--- What is required ---
Please repeat only the lines below starting at the line that holds "de los canales oficiales de Kumyy." and ending at the line that holds "In Anschluss an die Filmvorführung", exactly, with both of those lines included and every picture omitted.

--- Data ---
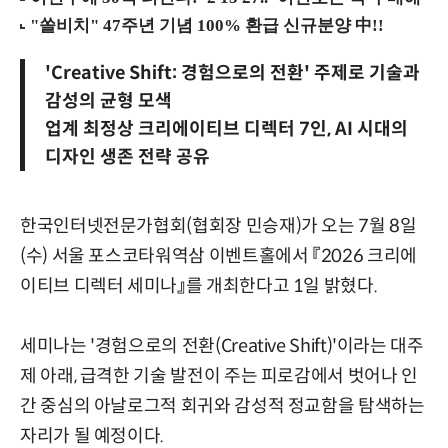
'Creative Shift: 경험으로의 전환' 주제로 기술과
감성의 균형 모색
업계 최정상 크리에이티브 디렉터 7인, AI 시대의
디자인 생존 전략 공유
한국인터넷전문가협회(협회장 민승재)가 오는 7월 8일
(수) 서울 포스코타워역삼 이벤트홀에서 『2026 크리에
이티브 디렉터 세미나』를 개최한다고 1일 밝혔다.
세미나는 '경험으로의 전환(Creative Shift)'이라는 대주
제 아래, 급격한 기술 발전이 주는 피로감에서 벗어나 인
간 중심의 아날로그적 회귀와 감성적 정교함을 탐색하는
자리가 될 예정이다.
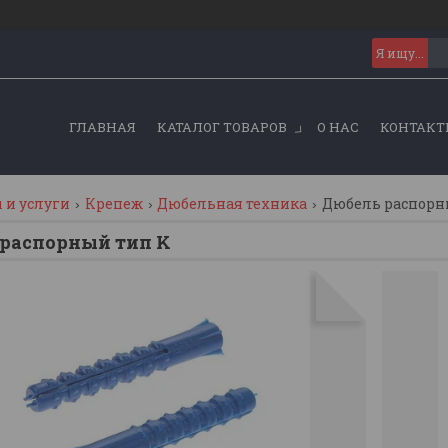
ГЛАВНАЯ
КАТАЛОГ ТОВАРОВ
О НАС
КОНТАКТ
 и услуги
Крепеж
Дюбельная техника
Дюбель распорн
распорный тип K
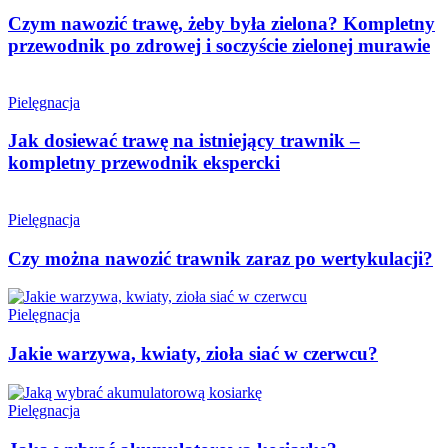
Czym nawozić trawę, żeby była zielona? Kompletny
przewodnik po zdrowej i soczyście zielonej murawie
Pielęgnacja
Jak dosiewać trawę na istniejący trawnik –
kompletny przewodnik ekspercki
Pielęgnacja
Czy można nawozić trawnik zaraz po wertykulacji?
Pielęgnacja
Jakie warzywa, kwiaty, zioła siać w czerwcu?
Pielęgnacja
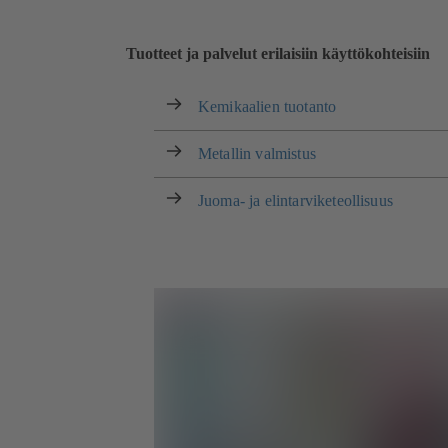
Tuotteet ja palvelut erilaisiin käyttökohteisiin
Kemikaalien tuotanto
Metallin valmistus
Juoma- ja elintarviketeollisuus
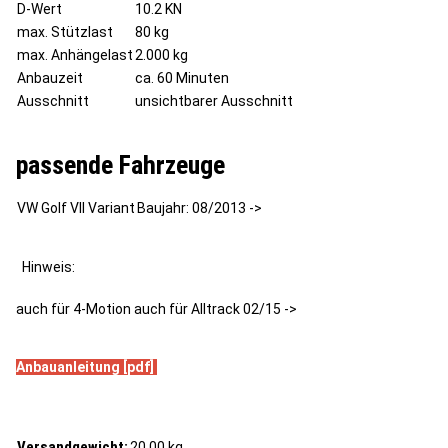
D-Wert
10.2 KN
max. Stützlast
80 kg
max. Anhängelast
2.000 kg
Anbauzeit
ca. 60 Minuten
Ausschnitt
unsichtbarer Ausschnitt
passende Fahrzeuge
VW Golf VII Variant
Baujahr: 08/2013 ->
Hinweis:
auch für 4-Motion auch für Alltrack 02/15 ->
Anbauanleitung [pdf]
Versandgewicht:
20,00 kg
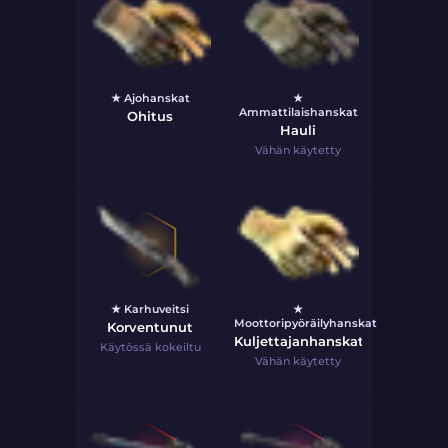
★ Ajohanskat
★
Ammattilaishanskat
Ohitus
Hauli
Vähän käytetty
★ Karhuveitsi
★
Moottoripyöräilyhanskat
Korventunut
Kuljettajanhanskat
Käytössä kokeiltu
Vähän käytetty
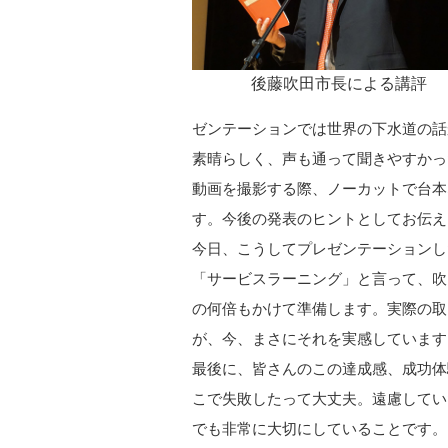
後藤吹田市長による講評
ゼンテーションでは世界の下水道の話
素晴らしく、声も通って聞きやすかっ
動画を撮影する際、ノーカットで台本
す。今後の発表のヒントとしてお伝え
今日、こうしてプレゼンテーションし
「サービスラーニング」と言って、吹
の何倍もかけて準備します。実際の取
が、今、まさにそれを実感しています
最後に、皆さんのこの達成感、成功体
こで失敗したって大丈夫。遠慮してい
でも非常に大切にしていることです。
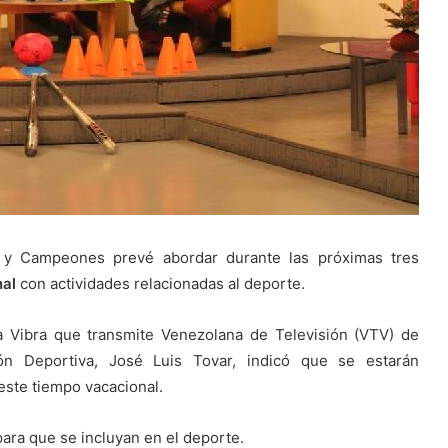
s y Campeones prevé abordar durante las próximas tres
nal
con actividades relacionadas al deporte.
a Vibra que transmite Venezolana de Televisión (VTV) de
ión Deportiva, José Luis Tovar, indicó que se estarán
este tiempo vacacional.
para que se incluyan en el deporte.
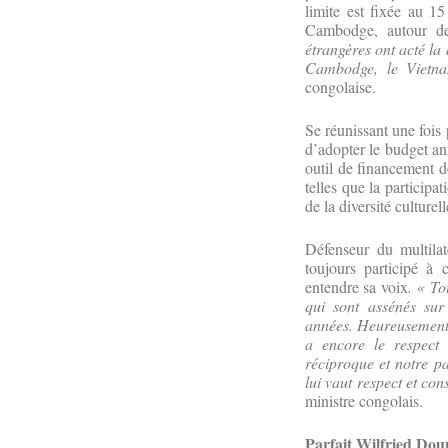
limite est fixée au 
Cambodge, autour d
étrangères ont acté l
Cambodge, le Vietna
congolaise.
Se réunissant une fois 
d’adopter le budget ann
outil de financement 
telles que la particip
de la diversité culturell
Défenseur du multila
toujours participé à 
entendre sa voix
. « To
qui sont assénés sur
années. Heureusement, 
a encore le respect 
réciproque et notre pa
lui vaut respect et co
ministre congolais.
Parfait Wilfried Do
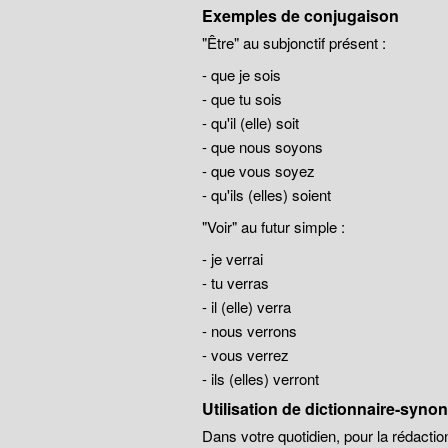
Exemples de conjugaison
"Être" au subjonctif présent :
- que je sois
- que tu sois
- qu'il (elle) soit
- que nous soyons
- que vous soyez
- qu'ils (elles) soient
"Voir" au futur simple :
- je verrai
- tu verras
- il (elle) verra
- nous verrons
- vous verrez
- ils (elles) verront
Utilisation de dictionnaire-syn
Dans votre quotidien, pour la rédaction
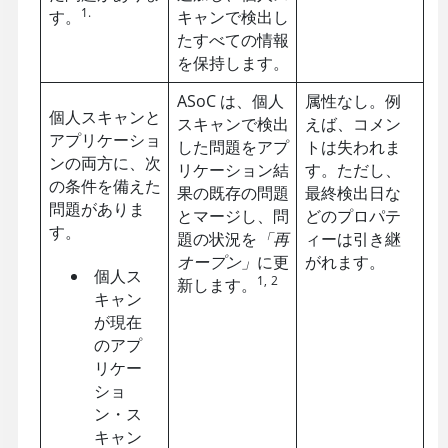
1.
す。
キャンで検出し
たすべての情報
を保持します。
ASoC
は、個人
属性なし。例
個人スキャンと
スキャンで検出
えば、コメン
アプリケーショ
した問題をアプ
トは失われま
ンの両方に、次
リケーション結
す。ただし、
の条件を備えた
果の既存の問題
最終検出日な
問題がありま
とマージし、問
どのプロパテ
す。
題の状況を
「再
ィーは引き継
オープン」
に更
がれます。
個人ス
1,
2
新します。
キャン
が現在
のアプ
リケー
ショ
ン・ス
キャン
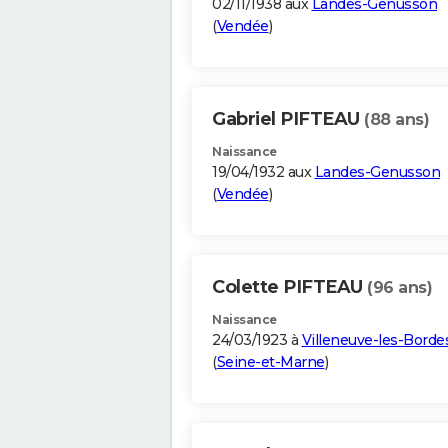
02/11/1938 aux
Landes-Genusson
(
Vendée
)
Gabriel PIFTEAU
(88 ans)
Naissance
19/04/1932 aux
Landes-Genusson
(
Vendée
)
Colette PIFTEAU
(96 ans)
Naissance
24/03/1923 à
Villeneuve-les-Borde
(
Seine-et-Marne
)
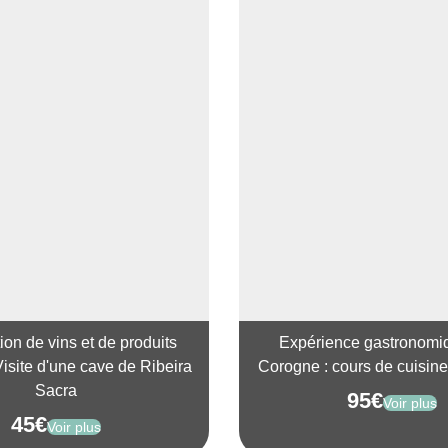
on de vins et de produits
Expérience gastronomi
Visite d'une cave de Ribeira
Corogne : cours de cuisin
Sacra
95
€
Voir plus
45
€
Voir plus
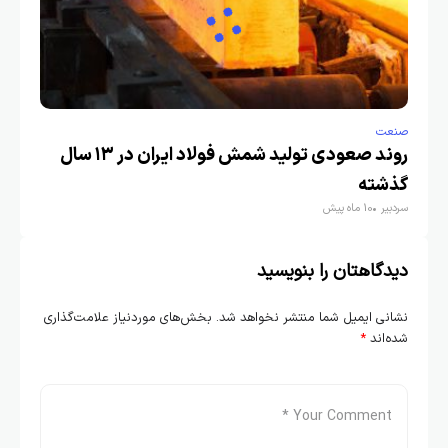
صنعت
روند صعودی تولید شمش فولاد ایران در ۱۳ سال
گذشته
سردبیر
10 ماه پیش
دیدگاهتان را بنویسید
نشانی ایمیل شما منتشر نخواهد شد.
بخش‌های موردنیاز علامت‌گذاری
شده‌اند
*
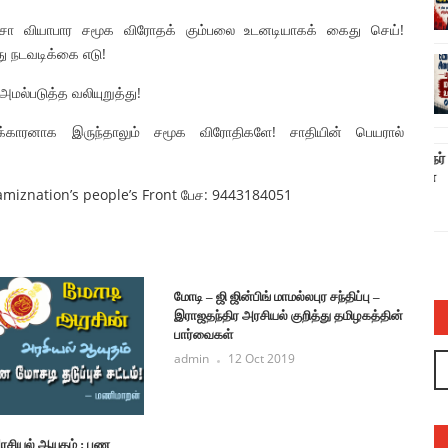
சா வியாபார சமூக விரோதக் கும்பலை உடனடியாகக் கைது செய்!
ு நடவடிக்கை எடு!
அமல்படுத்த வலியுறுத்து!
ிக்காரனாக இருந்தாலும் சமூக விரோதிகளே! சாதியின் பெயரால்
ல் பாயாசம்
சனாதனத்திற்கு எதிரான வள்ளலார் ஆளுநர்
ரவியின் பொய்யும் புனைசுருட்டும் – அருண்
hamiznation’s people’s Front பேச: 9443184051
நெடுஞ்செழியன்
admin
03 Jul 2023
மோடி – ஜி ஜின்பிங் மாமல்லபுர சந்திப்பு –
இராஜதந்திர அரசியல் குறித்து தமிழகத்தின்
பார்வைகள்
admin
12 Oct 2019
ரசியல் ஆயுதம் : பண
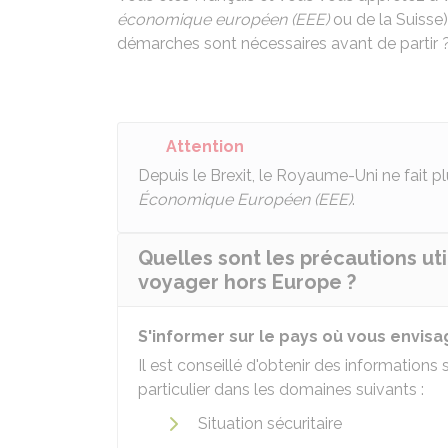
économique européen (EEE)
ou de la Suisse
démarches sont nécessaires avant de partir 
Attention
Depuis le Brexit, le Royaume-Uni ne fait p
Économique Européen (EEE)
.
Quelles sont les précautions ut
voyager hors Europe ?
S'informer sur le pays où vous envis
Il est conseillé d'obtenir des information
particulier dans les domaines suivants :
Situation sécuritaire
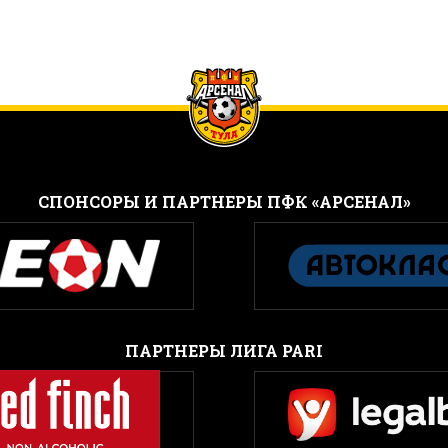
CПОНСОРЫ И ПАРТНЕРЫ ПФК «АРСЕНАЛ»
ПАРТНЕРЫ ЛИГА PARI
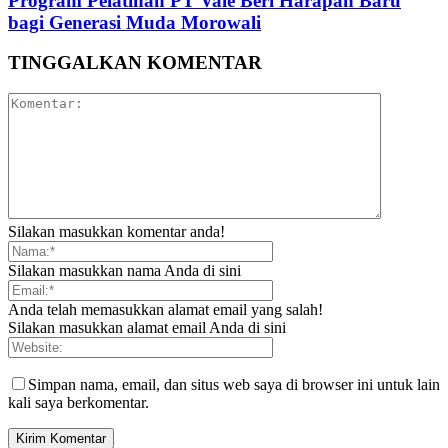
Program Pelatihan PT Vale Beri Harapan Baru
bagi Generasi Muda Morowali
TINGGALKAN KOMENTAR
Silakan masukkan komentar anda!
Silakan masukkan nama Anda di sini
Anda telah memasukkan alamat email yang salah!
Silakan masukkan alamat email Anda di sini
Simpan nama, email, dan situs web saya di browser ini untuk lain
kali saya berkomentar.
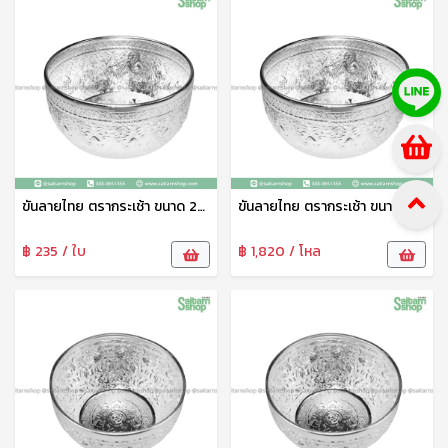
ขันลายไทย ตรากระเช้า ขนาด 26 ซม. ขันน้ำลายไทย ใส่เครื่องดื่ม ใช้รดน้ำดำหัว ไหว้พระ งานพิธี คุณภาพดี แข็งแรง ทนทาน
ขันลายไทย ตรากระเช้า ขนาด 22 ซม. ขันน้ำลายไทย ใส่เครื่องดื่ม ใช้รดน้ำดำหัว ไหว้พระ งานพิธี คุณภาพดี แข็งแรง ทนทาน
฿ 235 / ใบ
฿ 1,820 / โหล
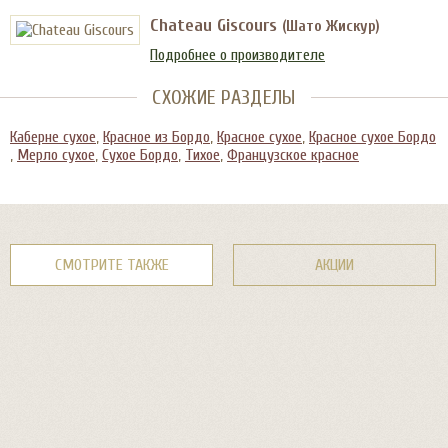
Chateau Giscours
(Шато Жискур)
Подробнее о производителе
СХОЖИЕ РАЗДЕЛЫ
Каберне сухое
,
Красное из Бордо
,
Красное сухое
,
Красное сухое Бордо
,
Мерло сухое
,
Сухое Бордо
,
Тихое
,
Французское красное
СМОТРИТЕ ТАКЖЕ
АКЦИИ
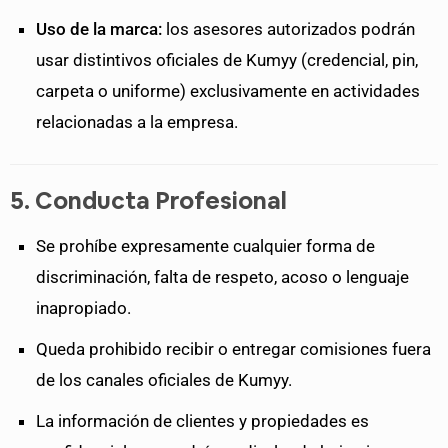
Uso de la marca:
los asesores autorizados podrán
usar distintivos oficiales de Kumyy (credencial, pin,
carpeta o uniforme) exclusivamente en actividades
relacionadas a la empresa.
5. Conducta Profesional
Se prohíbe expresamente cualquier forma de
discriminación, falta de respeto, acoso o lenguaje
inapropiado.
Queda prohibido recibir o entregar comisiones fuera
de los canales oficiales de Kumyy.
La información de clientes y propiedades es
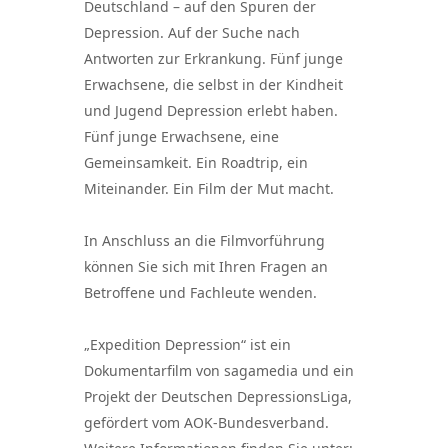
Deutschland – auf den Spuren der
Depression. Auf der Suche nach
Antworten zur Erkrankung. Fünf junge
Erwachsene, die selbst in der Kindheit
und Jugend Depression erlebt haben.
Fünf junge Erwachsene, eine
Gemeinsamkeit. Ein Roadtrip, ein
Miteinander. Ein Film der Mut macht.
In Anschluss an die Filmvorführung
können Sie sich mit Ihren Fragen an
Betroffene und Fachleute wenden.
„Expedition Depression“ ist ein
Dokumentarfilm von sagamedia und ein
Projekt der Deutschen DepressionsLiga,
gefördert vom AOK-Bundesverband.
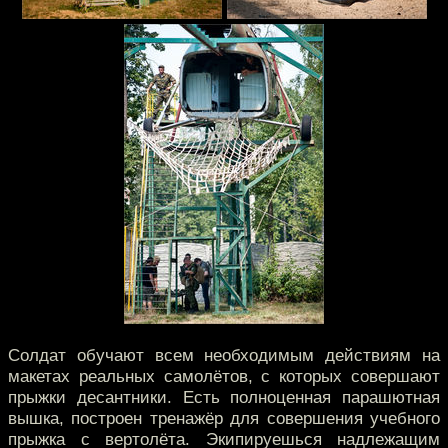
Солдат обучают всем необходимым действиям на
макетах реальных самолётов, с которых совершают
прыжки десантники. Есть полноценная парашютная
вышка, построен тренажёр для совершения учебного
прыжка с вертолёта. Экипируешься надлежащим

--- Answer ---
de los canales oficiales de Kumyy.
La información de clientes y propiedades es
Deutschland – auf den Spuren der
Depression. Auf der Suche nach
Antworten zur Erkrankung. Fünf junge
Erwachsene, die selbst in der Kindheit
und Jugend Depression erlebt haben.
Fünf junge Erwachsene, eine
Gemeinsamkeit. Ein Roadtrip, ein
Miteinander. Ein Film der Mut macht.
In Anschluss an die Filmvorführung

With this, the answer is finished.